=== RECORDS SUPPLIED ===
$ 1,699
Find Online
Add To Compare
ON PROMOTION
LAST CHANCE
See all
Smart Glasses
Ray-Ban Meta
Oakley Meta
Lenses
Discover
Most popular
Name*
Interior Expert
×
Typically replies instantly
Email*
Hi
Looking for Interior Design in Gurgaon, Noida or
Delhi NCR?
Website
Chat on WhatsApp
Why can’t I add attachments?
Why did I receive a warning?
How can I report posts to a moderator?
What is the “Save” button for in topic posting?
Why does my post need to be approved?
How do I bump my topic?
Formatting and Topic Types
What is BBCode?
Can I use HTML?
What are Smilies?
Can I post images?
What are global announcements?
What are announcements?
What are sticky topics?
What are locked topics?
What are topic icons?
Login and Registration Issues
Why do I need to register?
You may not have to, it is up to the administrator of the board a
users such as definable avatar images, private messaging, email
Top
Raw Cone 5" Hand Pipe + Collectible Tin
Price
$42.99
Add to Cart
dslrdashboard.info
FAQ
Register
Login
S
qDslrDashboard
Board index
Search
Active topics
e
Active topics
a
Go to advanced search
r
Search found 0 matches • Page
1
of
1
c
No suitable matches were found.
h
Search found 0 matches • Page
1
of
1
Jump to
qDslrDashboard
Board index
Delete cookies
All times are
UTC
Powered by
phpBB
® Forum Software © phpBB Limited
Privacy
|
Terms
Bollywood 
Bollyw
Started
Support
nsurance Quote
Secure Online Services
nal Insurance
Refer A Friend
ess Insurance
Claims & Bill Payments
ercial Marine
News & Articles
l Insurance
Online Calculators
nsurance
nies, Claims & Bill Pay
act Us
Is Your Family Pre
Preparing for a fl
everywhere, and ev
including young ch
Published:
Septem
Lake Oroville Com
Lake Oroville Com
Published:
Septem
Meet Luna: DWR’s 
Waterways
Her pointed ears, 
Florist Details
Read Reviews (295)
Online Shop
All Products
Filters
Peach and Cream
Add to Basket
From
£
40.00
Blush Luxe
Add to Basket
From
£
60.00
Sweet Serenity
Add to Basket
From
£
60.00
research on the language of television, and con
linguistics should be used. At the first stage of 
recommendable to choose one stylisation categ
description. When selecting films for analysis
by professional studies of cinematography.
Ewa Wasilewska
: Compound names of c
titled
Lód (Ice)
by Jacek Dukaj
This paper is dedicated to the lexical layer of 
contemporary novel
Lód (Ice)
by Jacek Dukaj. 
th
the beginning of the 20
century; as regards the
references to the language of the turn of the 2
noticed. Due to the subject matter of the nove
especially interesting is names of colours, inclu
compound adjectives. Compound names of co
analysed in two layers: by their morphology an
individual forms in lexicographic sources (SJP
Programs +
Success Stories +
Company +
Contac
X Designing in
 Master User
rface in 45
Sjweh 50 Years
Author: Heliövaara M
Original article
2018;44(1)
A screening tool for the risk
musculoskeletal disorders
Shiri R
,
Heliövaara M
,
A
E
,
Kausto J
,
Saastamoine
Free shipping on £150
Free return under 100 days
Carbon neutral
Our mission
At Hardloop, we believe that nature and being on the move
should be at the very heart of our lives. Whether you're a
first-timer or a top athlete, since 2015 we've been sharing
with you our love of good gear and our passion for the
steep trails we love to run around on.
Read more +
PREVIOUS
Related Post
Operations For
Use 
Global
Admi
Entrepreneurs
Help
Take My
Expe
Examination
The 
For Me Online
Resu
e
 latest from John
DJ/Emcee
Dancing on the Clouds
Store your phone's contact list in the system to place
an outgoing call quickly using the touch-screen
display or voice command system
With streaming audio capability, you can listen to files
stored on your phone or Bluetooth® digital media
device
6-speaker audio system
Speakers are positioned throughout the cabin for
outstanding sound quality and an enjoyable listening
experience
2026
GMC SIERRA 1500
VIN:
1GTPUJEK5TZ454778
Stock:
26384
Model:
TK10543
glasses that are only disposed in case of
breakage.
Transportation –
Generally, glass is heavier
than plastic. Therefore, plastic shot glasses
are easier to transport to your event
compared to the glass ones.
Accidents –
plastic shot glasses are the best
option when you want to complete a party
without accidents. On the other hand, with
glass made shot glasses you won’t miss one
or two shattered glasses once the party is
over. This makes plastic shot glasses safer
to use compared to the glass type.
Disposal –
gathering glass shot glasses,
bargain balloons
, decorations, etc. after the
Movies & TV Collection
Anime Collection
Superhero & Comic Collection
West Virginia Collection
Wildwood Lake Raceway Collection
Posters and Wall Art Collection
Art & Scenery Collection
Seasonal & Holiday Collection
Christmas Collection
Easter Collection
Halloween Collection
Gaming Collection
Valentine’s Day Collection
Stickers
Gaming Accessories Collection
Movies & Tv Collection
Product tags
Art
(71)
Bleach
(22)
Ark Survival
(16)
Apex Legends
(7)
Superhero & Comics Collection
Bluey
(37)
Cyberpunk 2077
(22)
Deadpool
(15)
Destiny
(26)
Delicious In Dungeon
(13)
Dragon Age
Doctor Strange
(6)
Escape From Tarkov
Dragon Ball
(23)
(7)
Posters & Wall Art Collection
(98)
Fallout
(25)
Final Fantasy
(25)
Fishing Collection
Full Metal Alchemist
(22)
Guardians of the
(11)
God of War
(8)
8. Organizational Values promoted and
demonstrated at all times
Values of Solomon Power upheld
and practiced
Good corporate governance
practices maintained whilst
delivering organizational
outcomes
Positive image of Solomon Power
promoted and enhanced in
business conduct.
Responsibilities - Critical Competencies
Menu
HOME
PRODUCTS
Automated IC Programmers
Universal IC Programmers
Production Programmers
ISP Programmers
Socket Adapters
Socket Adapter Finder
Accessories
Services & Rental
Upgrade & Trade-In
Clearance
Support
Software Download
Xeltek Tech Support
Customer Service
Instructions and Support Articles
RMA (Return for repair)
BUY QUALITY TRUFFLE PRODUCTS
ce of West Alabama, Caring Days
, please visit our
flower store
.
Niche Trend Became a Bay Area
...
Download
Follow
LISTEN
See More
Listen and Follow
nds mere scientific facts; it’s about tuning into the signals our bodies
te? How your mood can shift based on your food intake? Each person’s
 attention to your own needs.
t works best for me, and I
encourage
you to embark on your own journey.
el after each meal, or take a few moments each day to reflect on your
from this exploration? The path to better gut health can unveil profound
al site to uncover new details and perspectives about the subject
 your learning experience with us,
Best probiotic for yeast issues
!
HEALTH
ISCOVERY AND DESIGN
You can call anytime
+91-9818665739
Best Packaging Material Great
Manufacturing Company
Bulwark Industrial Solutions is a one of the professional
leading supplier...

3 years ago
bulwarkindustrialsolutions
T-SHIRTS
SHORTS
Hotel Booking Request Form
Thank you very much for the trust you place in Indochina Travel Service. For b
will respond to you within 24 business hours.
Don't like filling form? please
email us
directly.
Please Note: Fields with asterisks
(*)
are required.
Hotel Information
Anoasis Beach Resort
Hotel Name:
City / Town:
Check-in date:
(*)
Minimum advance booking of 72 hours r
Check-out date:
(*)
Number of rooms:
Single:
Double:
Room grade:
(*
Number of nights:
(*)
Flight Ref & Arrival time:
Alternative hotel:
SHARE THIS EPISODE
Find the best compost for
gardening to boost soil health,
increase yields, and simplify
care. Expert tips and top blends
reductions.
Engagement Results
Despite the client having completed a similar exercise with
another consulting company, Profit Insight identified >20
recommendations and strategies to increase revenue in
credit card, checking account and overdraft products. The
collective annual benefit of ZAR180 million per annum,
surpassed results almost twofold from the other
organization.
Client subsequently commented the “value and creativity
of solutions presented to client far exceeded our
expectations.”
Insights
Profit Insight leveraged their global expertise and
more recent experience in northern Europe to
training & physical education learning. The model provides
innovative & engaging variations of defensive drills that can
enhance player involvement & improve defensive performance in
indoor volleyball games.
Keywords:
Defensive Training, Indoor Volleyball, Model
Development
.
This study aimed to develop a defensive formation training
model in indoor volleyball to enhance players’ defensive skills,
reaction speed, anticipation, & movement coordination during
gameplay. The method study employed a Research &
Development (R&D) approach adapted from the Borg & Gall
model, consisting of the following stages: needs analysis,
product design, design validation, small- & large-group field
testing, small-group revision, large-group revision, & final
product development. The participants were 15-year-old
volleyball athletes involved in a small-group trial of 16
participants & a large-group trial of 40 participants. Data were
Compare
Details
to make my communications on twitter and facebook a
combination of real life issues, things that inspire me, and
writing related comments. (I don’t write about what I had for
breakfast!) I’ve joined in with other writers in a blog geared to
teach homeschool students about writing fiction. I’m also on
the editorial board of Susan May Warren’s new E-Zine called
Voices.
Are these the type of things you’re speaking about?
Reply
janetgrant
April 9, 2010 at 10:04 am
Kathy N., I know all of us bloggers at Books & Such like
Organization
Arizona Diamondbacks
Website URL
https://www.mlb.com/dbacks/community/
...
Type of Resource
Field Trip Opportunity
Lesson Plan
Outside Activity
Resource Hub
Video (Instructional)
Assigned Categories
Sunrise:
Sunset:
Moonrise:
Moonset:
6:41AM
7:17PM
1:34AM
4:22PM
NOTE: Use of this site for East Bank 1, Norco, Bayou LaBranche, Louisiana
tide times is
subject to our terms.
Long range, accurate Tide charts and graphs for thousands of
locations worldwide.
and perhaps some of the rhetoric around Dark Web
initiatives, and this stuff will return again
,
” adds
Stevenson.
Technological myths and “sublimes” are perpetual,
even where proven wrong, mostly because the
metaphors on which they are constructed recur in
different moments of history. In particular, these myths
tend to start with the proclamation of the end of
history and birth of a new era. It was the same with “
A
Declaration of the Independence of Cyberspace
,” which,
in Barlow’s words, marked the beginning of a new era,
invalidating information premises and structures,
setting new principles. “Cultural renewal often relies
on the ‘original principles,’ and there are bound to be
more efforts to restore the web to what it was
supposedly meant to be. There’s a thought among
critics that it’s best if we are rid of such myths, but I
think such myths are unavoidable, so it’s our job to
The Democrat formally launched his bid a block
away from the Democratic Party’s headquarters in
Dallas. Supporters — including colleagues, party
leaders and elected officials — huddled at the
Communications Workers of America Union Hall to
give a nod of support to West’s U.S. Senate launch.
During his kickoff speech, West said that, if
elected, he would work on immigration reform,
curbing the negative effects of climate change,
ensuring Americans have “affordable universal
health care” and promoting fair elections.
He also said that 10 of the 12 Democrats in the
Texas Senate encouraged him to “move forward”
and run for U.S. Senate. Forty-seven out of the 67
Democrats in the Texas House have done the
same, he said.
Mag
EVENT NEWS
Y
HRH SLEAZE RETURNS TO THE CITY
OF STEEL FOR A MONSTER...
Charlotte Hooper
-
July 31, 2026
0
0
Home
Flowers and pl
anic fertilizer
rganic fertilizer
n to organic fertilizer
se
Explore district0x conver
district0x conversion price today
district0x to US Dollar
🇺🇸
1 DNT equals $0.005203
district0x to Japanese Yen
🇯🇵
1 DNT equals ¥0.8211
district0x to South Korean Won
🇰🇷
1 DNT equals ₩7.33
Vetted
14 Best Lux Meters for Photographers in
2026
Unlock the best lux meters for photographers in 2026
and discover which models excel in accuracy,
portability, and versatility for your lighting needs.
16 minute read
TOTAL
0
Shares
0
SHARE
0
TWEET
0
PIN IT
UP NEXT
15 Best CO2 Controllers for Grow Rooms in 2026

=== YOUR ASSIGNMENT ===
In the listing above, show every line with the word "fertilizer".

=== EXERCISE SOLUTION ===
anic fertilizer
rganic fertilizer
n to organic fertilizer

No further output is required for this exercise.